_Aim of the exercise:_
Retype the records word for word. Skip every image.

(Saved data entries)
-------
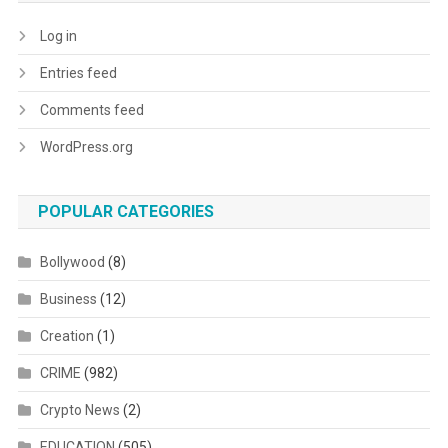
Log in
Entries feed
Comments feed
WordPress.org
POPULAR CATEGORIES
Bollywood
(8)
Business
(12)
Creation
(1)
CRIME
(982)
Crypto News
(2)
EDUCATION
(505)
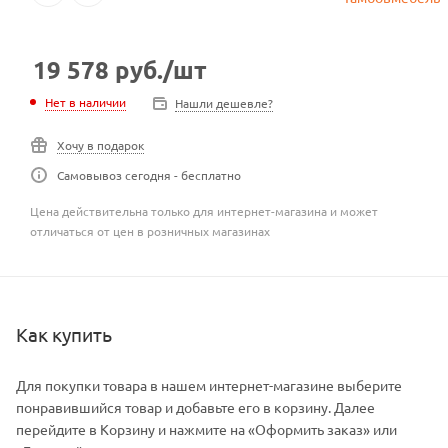
19 578
руб.
/шт
Нет в наличии
Нашли дешевле?
Хочу в подарок
Самовывоз сегодня - бесплатно
Цена действительна только для интернет-магазина и может
отличаться от цен в розничных магазинах
Как купить
Для покупки товара в нашем интернет-магазине выберите
понравившийся товар и добавьте его в корзину. Далее
перейдите в Корзину и нажмите на «Оформить заказ» или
-------
_Answer section:_
Log in
Entries feed
Comments feed
WordPress.org
POPULAR CATEGORIES
Bollywood
(8)
Business
(12)
Creation
(1)
CRIME
(982)
Crypto News
(2)
EDUCATION
(505)
19 578
руб.
/шт
Нет в наличии
Нашли дешевле?
Хочу в подарок
Самовывоз сегодня - бесплатно
Цена действительна только для интернет-магазина и может
отличаться от цен в розничных магазинах
Как купить
Для покупки товара в нашем интернет-магазине выберите
понравившийся товар и добавьте его в корзину. Далее
перейдите в Корзину и нажмите на «Оформить заказ» или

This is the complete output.